Re: Fragments in tsearch2 headline

From: Teodor Sigaev <teodor(at)sigaev(dot)ru>
To: Pierre-Yves Strub <pierre(dot)yves(dot)strub(at)gmail(dot)com>, pgsql-general <pgsql-general(at)postgresql(dot)org>, Pgsql Hackers <pgsql-hackers(at)postgresql(dot)org>
Subject: Re: Fragments in tsearch2 headline
Date: 2008-05-24 03:57:16
Message-ID: 4837921C.8000905@sigaev.ru
Views: Raw Message | Whole Thread | Download mbox | Resend email
Thread:
Lists: pgsql-general pgsql-hackers

[moved to -hackers, because talk is about implementation details]

> I've ported the patch of Sushant Sinha for fragmented headlines to pg8.3.1
> (http://archives.postgresql.org/pgsql-general/2007-11/msg00508.php)
Thank you.

1 > diff -Nrub postgresql-8.3.1-orig/contrib/tsearch2/tsearch2.c
now contrib/tsearch2 is compatibility layer for old applications - they don't
know about new features. So, this part isn't needed.

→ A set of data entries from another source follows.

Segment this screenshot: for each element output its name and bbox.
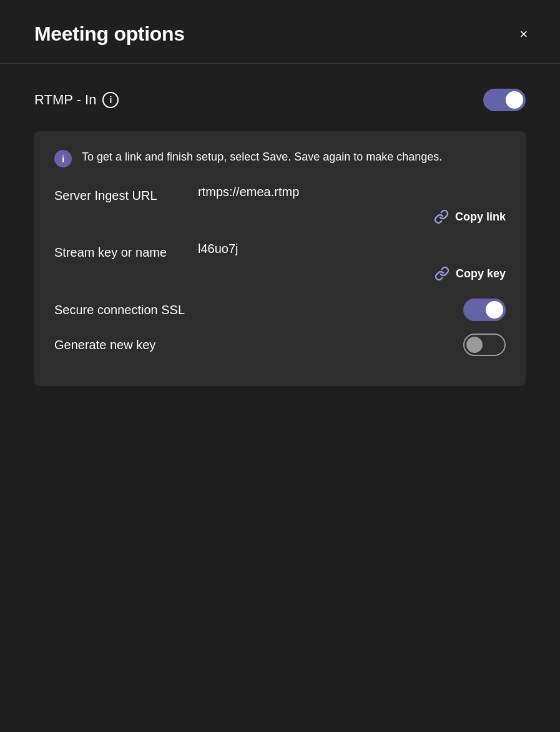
info-card: i To get a link and finish setup, select… (34, 131, 526, 386)
copy-key-label: Copy key (456, 267, 506, 280)
rtmp-info-icon[interactable]: i (102, 92, 119, 108)
close-button[interactable]: × (513, 23, 535, 46)
rtmp-toggle[interactable] (483, 89, 526, 111)
notice-text: To get a link and finish setup, select S… (82, 149, 442, 166)
stream-key-label: Stream key or name (54, 242, 198, 261)
secure-ssl-row: Secure connection SSL (54, 299, 506, 321)
page-title: Meeting options (34, 22, 185, 46)
generate-key-toggle-slider (463, 334, 506, 356)
secure-ssl-label: Secure connection SSL (54, 303, 185, 317)
rtmp-row: RTMP - In i (34, 89, 526, 111)
rtmp-label-text: RTMP - In (34, 92, 96, 108)
copy-key-row[interactable]: Copy key (54, 266, 506, 281)
modal-header: Meeting options × (0, 0, 560, 64)
generate-key-row: Generate new key (54, 334, 506, 356)
generate-key-toggle[interactable] (463, 334, 506, 356)
rtmp-label: RTMP - In i (34, 92, 119, 108)
copy-link-label: Copy link (455, 210, 506, 224)
rtmp-toggle-slider (483, 89, 526, 111)
copy-key-icon (435, 266, 449, 281)
secure-ssl-toggle-slider (463, 299, 506, 321)
generate-key-label: Generate new key (54, 338, 155, 352)
server-ingest-label: Server Ingest URL (54, 185, 198, 204)
modal-body: RTMP - In i i To get a link and finish s… (0, 64, 560, 411)
copy-link-row[interactable]: Copy link (54, 209, 506, 224)
secure-ssl-toggle[interactable] (463, 299, 506, 321)
stream-key-value: l46uo7j (198, 242, 506, 256)
info-notice: i To get a link and finish setup, select… (54, 149, 506, 167)
notice-icon: i (54, 150, 72, 167)
server-ingest-value: rtmps://emea.rtmp (198, 185, 506, 199)
meeting-options-modal: Meeting options × RTMP - In i i To get a… (0, 0, 560, 732)
copy-link-icon (434, 209, 449, 224)
stream-key-row: Stream key or name l46uo7j (54, 242, 506, 261)
server-ingest-row: Server Ingest URL rtmps://emea.rtmp (54, 185, 506, 204)
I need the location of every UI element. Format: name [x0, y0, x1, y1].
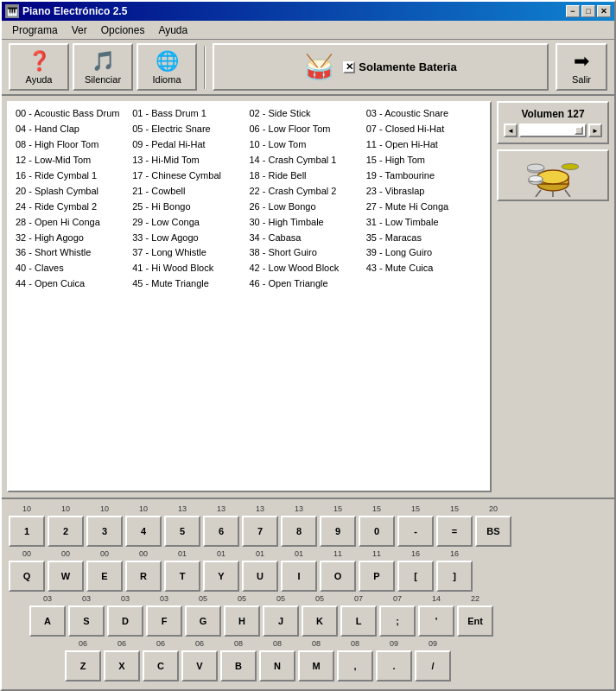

2 solution to compile function (ts_headline_with_fragments) into core, but
using it only from contrib module looks very odd. So, new feature can be used
only with compatibility layer for old release :)

3 headline_with_fragments() is hardcoded to use default parser, but what will be
in case when configuration uses another parser? For example, for japanese language.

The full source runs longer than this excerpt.